Scrooge drew back from the men, the cheer gone from his face, fear replacing the happiness in his eyes. "Stay back! No, I'm but a changed man, not a lunatic! There's nothing wrong with me but a change of heart! Stay away, I'll not have the Spirits' work undone! Please, please, no!"

But his pleas were ignored. Ebenezer Scrooge was bundled into the back of the wagon and taken to the asylum, where he was analyzed and medicated and therapied until he acknowledged the truth; his dream had been just that, a dream, and there was nothing to fear from the mists of the mind. He was back to work by the twenty-first of the year, and he took out his frustrations for the lost month upon his poor clerk, whom he immediately fired for not being hard enough on the debtors who hadn't paid up. As for Mrs. Smith, she was slashed from his employ and blackballed so that she couldn't even get a job as a laundress.
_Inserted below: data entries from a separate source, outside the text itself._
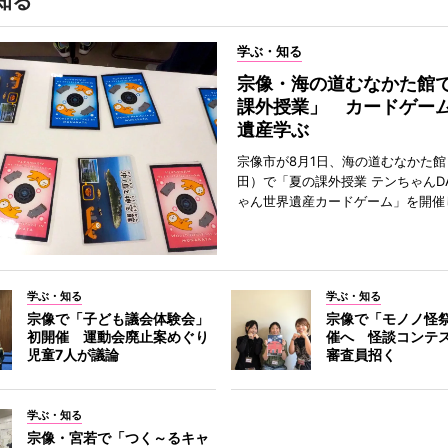
知る
学ぶ・知る
宗像・海の道むなかた館
課外授業」 カードゲー
遺産学ぶ
宗像市が8月1日、海の道むなかた
田）で「夏の課外授業 テンちゃんDA
ゃん世界遺産カードゲーム」を開催
学ぶ・知る
学ぶ・知る
宗像で「子ども議会体験会」
宗像で「モノノ怪
初開催 運動会廃止案めぐり
催へ 怪談コンテ
児童7人が議論
審査員招く
学ぶ・知る
宗像・宮若で「つく～るキャ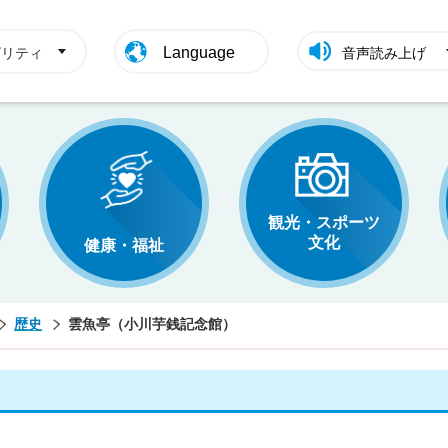
Language
ビリティ
音声読み上げ
観光・スポーツ
文化
健康・福祉
歴史
雲魚亭（小川芋銭記念館）
）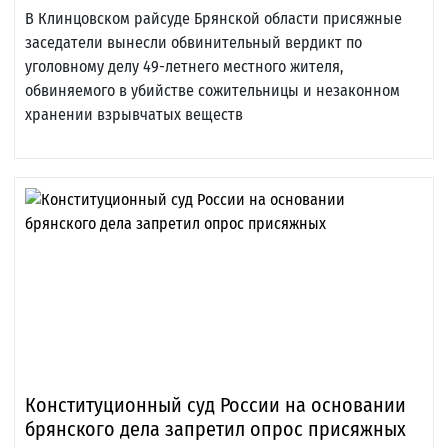
В Клинцовском райсуде Брянской области присяжные
заседатели вынесли обвинительный вердикт по
уголовному делу 49-летнего местного жителя,
обвиняемого в убийстве сожительницы и незаконном
хранении взрывчатых веществ
Конституционный суд России на основании
брянского дела запретил опрос присяжных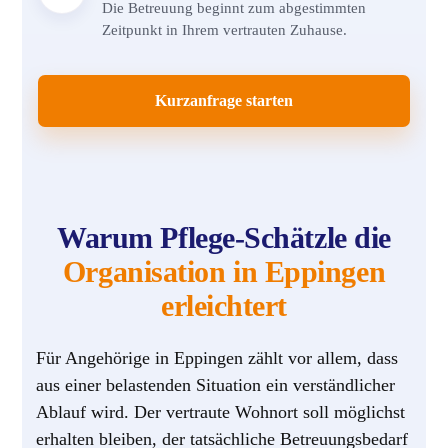
Die Betreuung beginnt zum abgestimmten
Zeitpunkt in Ihrem vertrauten Zuhause.
Kurzanfrage starten
Warum Pflege-Schätzle die
Organisation in Eppingen
erleichtert
Für Angehörige in Eppingen zählt vor allem, dass
aus einer belastenden Situation ein verständlicher
Ablauf wird. Der vertraute Wohnort soll möglichst
erhalten bleiben, der tatsächliche Betreuungsbedarf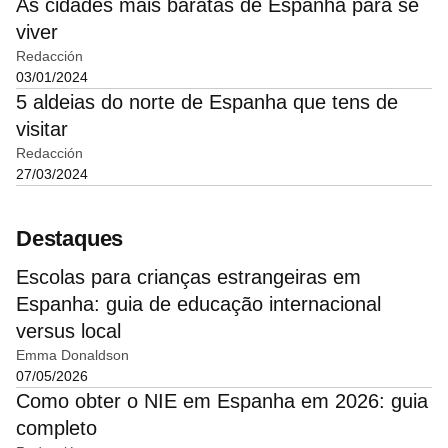
As cidades mais baratas de Espanha para se
viver
Redacción
03/01/2024
5 aldeias do norte de Espanha que tens de
visitar
Redacción
27/03/2024
Destaques
Escolas para crianças estrangeiras em
Espanha: guia de educação internacional
versus local
Emma Donaldson
07/05/2026
Como obter o NIE em Espanha em 2026: guia
completo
Jacob Marley sighed, watching as his old partner fastened link after link to his chains, adding them faster than ever. "At this rate, we'll never see him through all the metal he will bear at his death," he mourned. The Ghost of Christmas Yet To Come bowed his great shrouded head gravely, turning from the sight. It was the child, the Ghost of Christmas Past, who laid her hand on Marley's shoulder in tender commiseration. "We almost reached him. We did reach him. But men are determined to undo our works. We shall try again next year; perhaps then things will be different."

But Marley merely shook his head. "I pity the generation that depends on psychiatry rather than good hearts to change a man. And I pity the good man who falls into their clutches. I fear we have lost him forever, Spirit."
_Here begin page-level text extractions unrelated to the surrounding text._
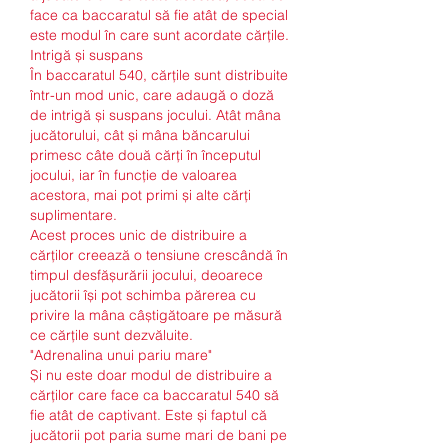
face ca baccaratul să fie atât de special 
este modul în care sunt acordate cărțile.
Intrigă și suspans
În baccaratul 540, cărțile sunt distribuite 
într-un mod unic, care adaugă o doză 
de intrigă și suspans jocului. Atât mâna 
jucătorului, cât și mâna băncarului 
primesc câte două cărți în începutul 
jocului, iar în funcție de valoarea 
acestora, mai pot primi și alte cărți 
suplimentare.
Acest proces unic de distribuire a 
cărților creează o tensiune crescândă în 
timpul desfășurării jocului, deoarece 
jucătorii își pot schimba părerea cu 
privire la mâna câștigătoare pe măsură 
ce cărțile sunt dezvăluite.
"Adrenalina unui pariu mare"
Și nu este doar modul de distribuire a 
cărților care face ca baccaratul 540 să 
fie atât de captivant. Este și faptul că 
jucătorii pot paria sume mari de bani pe 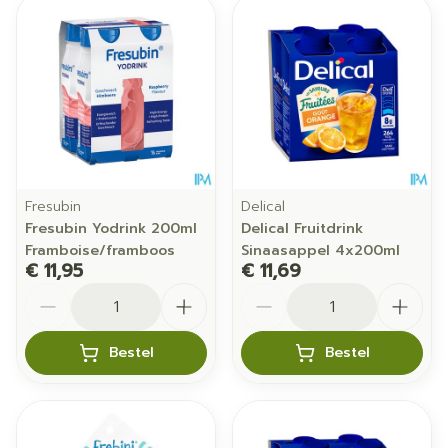
Fresubin
Delical
Fresubin Yodrink 200ml
Delical Fruitdrink
Framboise/framboos
Sinaasappel 4x200ml
€ 11,95
€ 11,69
Aantal
Aantal
Bestel
Bestel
The child looked over to the spectre of the future, and sadness filled her voice as she replied, "I fear...you may be right."
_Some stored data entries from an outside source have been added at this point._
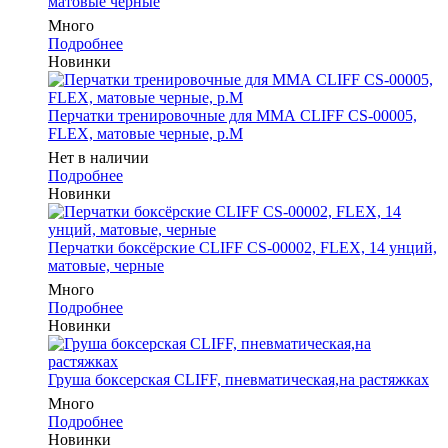
матовые черные
Много
Подробнее
Новинки
Перчатки тренировочные для ММА CLIFF CS-00005,
FLEX, матовые черные, р.M
Нет в наличии
Подробнее
Новинки
Перчатки боксёрские CLIFF CS-00002, FLEX, 14 унций,
матовые, черные
Много
Подробнее
Новинки
Груша боксерская CLIFF, пневматическая,на растяжках
Много
Подробнее
Новинки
The spirits turned from the sight, the ghosts to fade until their time came again, Marley to walk the earth as his doom stated, dragging heavy chains and bemoaning his sorry fate. A seed of pity flared in his breast for the man he'd once called friend; for no matter how burdensome his load this night and forever, Ebenezer's was heavier than his. And he would bear it for eternity.